Classic distribution is on 10MB RL02 platters, which is large enough to hold the full set of programs.

The "XXDP" file system is a single-user version of the early DOS-BATCH-11 operating system.
Only a single user directory is implemented, so like RT-11 above there are no subdirectories.

From user view its much like RT-11, regarding timestamps, 6.3 file names, file size in whole blocks, boot block and monitor.

 

Internals

To sync a DEC disc image with a Linuxfile system, several conversion states are necessary.

The drawing show the overall signal and data flow:

   host file sharing architectureClick to enlarge


Synchronization between disk image and host file system takes place very often, on any change on any side. So optimization is a must-have.

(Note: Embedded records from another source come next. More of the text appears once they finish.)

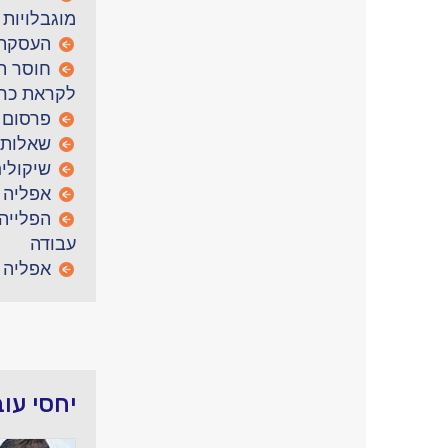
מוגבלויות
העסקת 
חוסר ת
לקראת כרי
פרסום 
שאלות 
שיקולי
אפליה ב
הפלייה
עבודה
אפליה 
יחסי עו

  • No multiple memory copies of the binary image and the cached or filesystem tree.
    In-memory trees contain only structural information, file data content is fetched from the disk.
    The decoded DEC filesystem is hold in-memory however.
  • No full scan operations to determine file system state. An event based message system greatly reduces CPU load.

While synchronizing, the DEC disk controller may not write or read the image to avoid data inconsistencies. A global lock is used here.

Also synchronization is only performed when both DEC image and Linux host directory were idle for a certain period ... assuming all pending file activies were finished then.

 

Known bugs:


- a file can not be "renamed" via sftp. It can be copied and deleted via sftp, but "renaming" produces wrong "inotify" events.